Vitamin B12 Test
Maintaining a sufficient supply of vitamin B12 is essential for good health, as the multiple benefits of the vitamin effect many different areas of the body. Therefore, it makes sense that if someone is displaying typical symptoms of vitamin B12 deficiency or has an increased likelihood of developing it – e.g. vegans, vegetarians and the elderly – they measure their B12 level using a vitamin B12 test. In this way, if deficiency is discovered, steps can be taken to quickly remedy it.

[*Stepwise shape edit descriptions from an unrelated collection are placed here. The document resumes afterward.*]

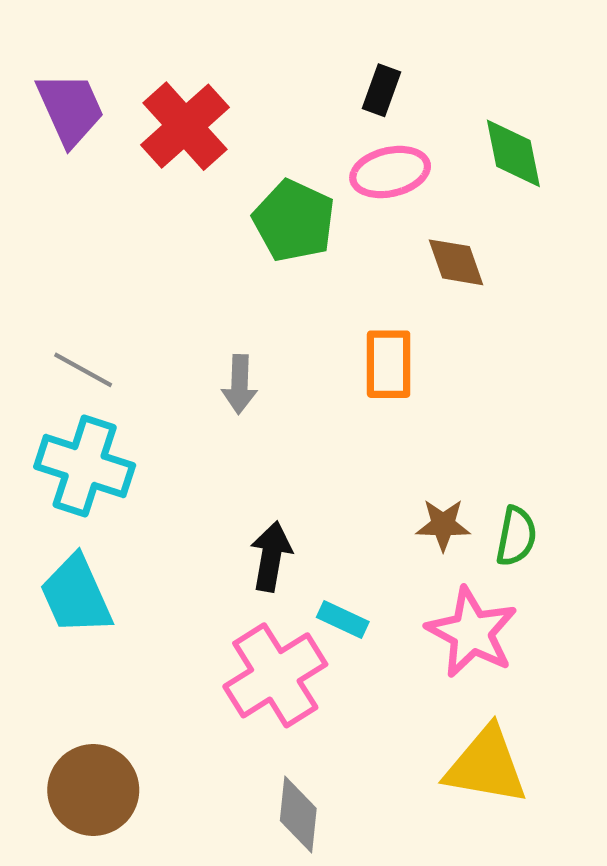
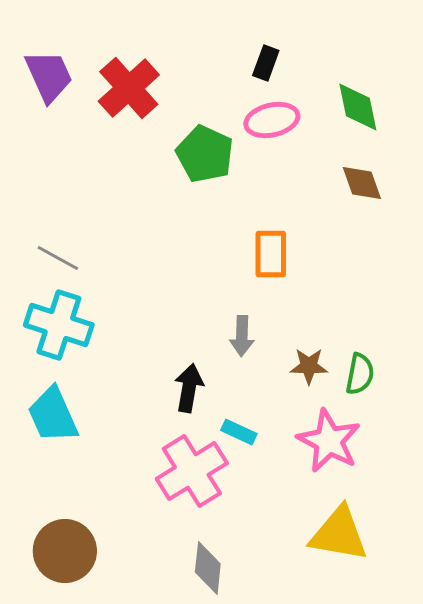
brown diamond: (456, 262) -> (362, 183), moved
gray arrow: (239, 384) -> (242, 336), moved

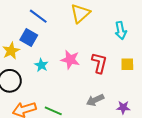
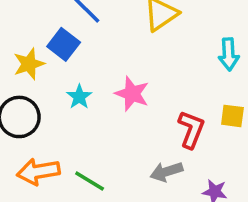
red L-shape: (99, 63) -> (191, 129), moved

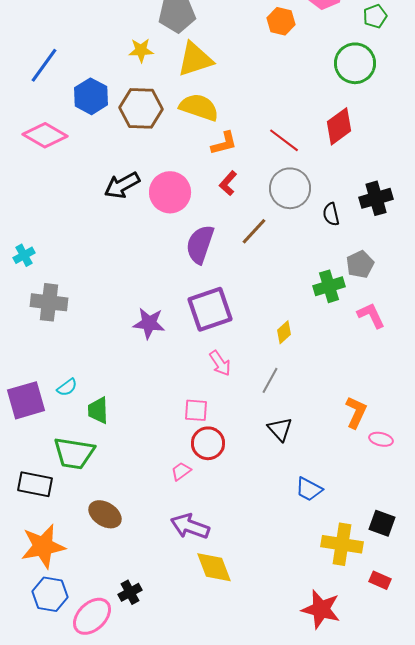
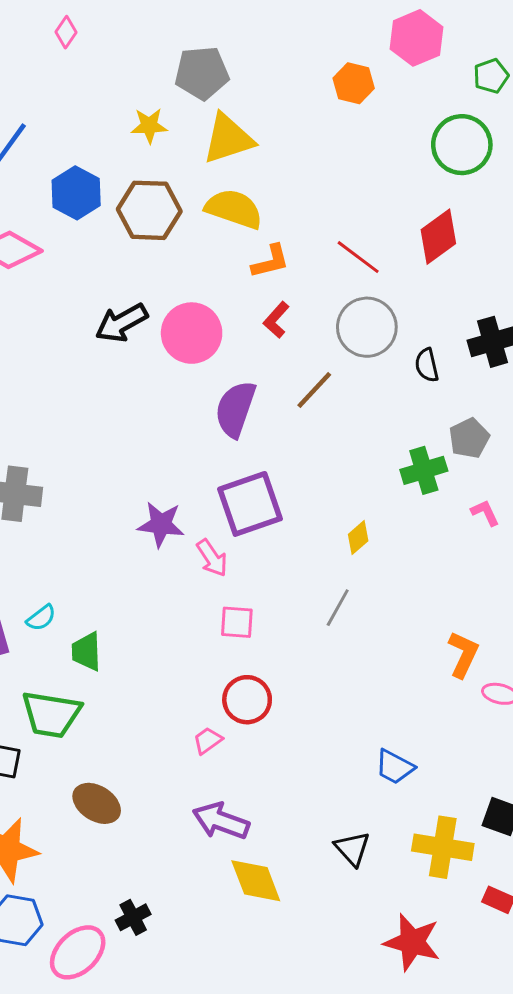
pink L-shape: (371, 315) -> (485, 513), size x0.7
pink arrow: (220, 363) -> (212, 558), moved
pink square: (196, 410) -> (237, 622), moved
black triangle: (280, 429) -> (352, 849), moved

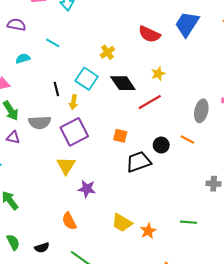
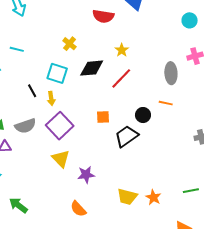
black diamond: (123, 83) -> (92, 68), turned -45
green line: (189, 222) -> (191, 191), moved

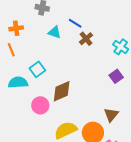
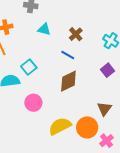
blue line: (75, 23) -> (68, 55), moved
brown diamond: (62, 91) -> (68, 81), moved

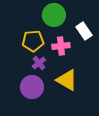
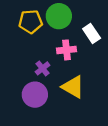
yellow pentagon: (33, 41) -> (31, 22), moved

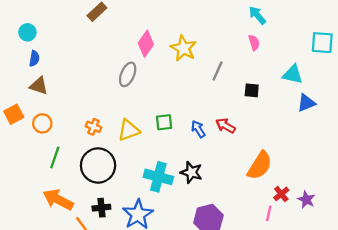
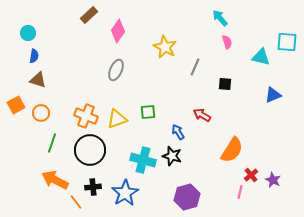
cyan arrow: (257, 15) -> (220, 18), moved
pink diamond: (146, 44) -> (118, 31), moved
cyan triangle: (293, 74) -> (261, 57), moved
orange cross: (93, 127) -> (86, 116), size x1.6
blue arrow: (198, 129) -> (178, 132), moved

Unfortunately, however, measuring the B12 level in the body is not quite as simple as one might hope. People who decide to get themselves tested will soon discover that there is neither a clear definition for deficiency, nor a consensus on a general, standardised test.
So which tests are worth doing? And how is vitamin B12 deficiency actually defined?
Which Vitamin B12 Tests are Available?
No tests are yet able to give clear information about B12 levels. Presently, a number of tests are in use, all of which have certain advantages and disadvantages. The standard test in general medicine is the serum test, which is the oldest but by far most unreliable B12 test of all.
|Test||What does it measure?||Reliability|
|Serum||Total B12 level in the blood|
Poor. Severe deficiencies can be detected, but higher values have no relevance or significance. The test also includes unavailable B12 and B12-like substances
|Holo TC||Bioavailable B12 which binds with transcobalamin in the blood||High. However with a grey area, in which the diagnosis is uncertain.|
|Homocysteine||Homocysteine levels in the blood||Medium. Numerous other factors could also play a role.|
|MMA||Methylmalonic acid levels in the urine||High. Only a handful of other factors.|
Vitamin B12 deficiency proceeds in several phases; the various tests unfortunately cannot provide reliable results in all of them:
- Phase 1: undersupply, the body begins to empty its B12 stores, cells remain supplied
- Phase 2: stores are critical, B12 deficiency in the cells
- Phase 3: severe, clinical deficiency
Table: Values Given by Various B12 Tests in the Course of a Deficiency
|Phase 1||Phase 2||Phase 3|
As this table clearly shows, holoTC is the most exact test and the first to detect the beginnings of an undersupply. MMA urine tests are likewise very sensitive and the easiest method of discovering an existing cellular deficiency.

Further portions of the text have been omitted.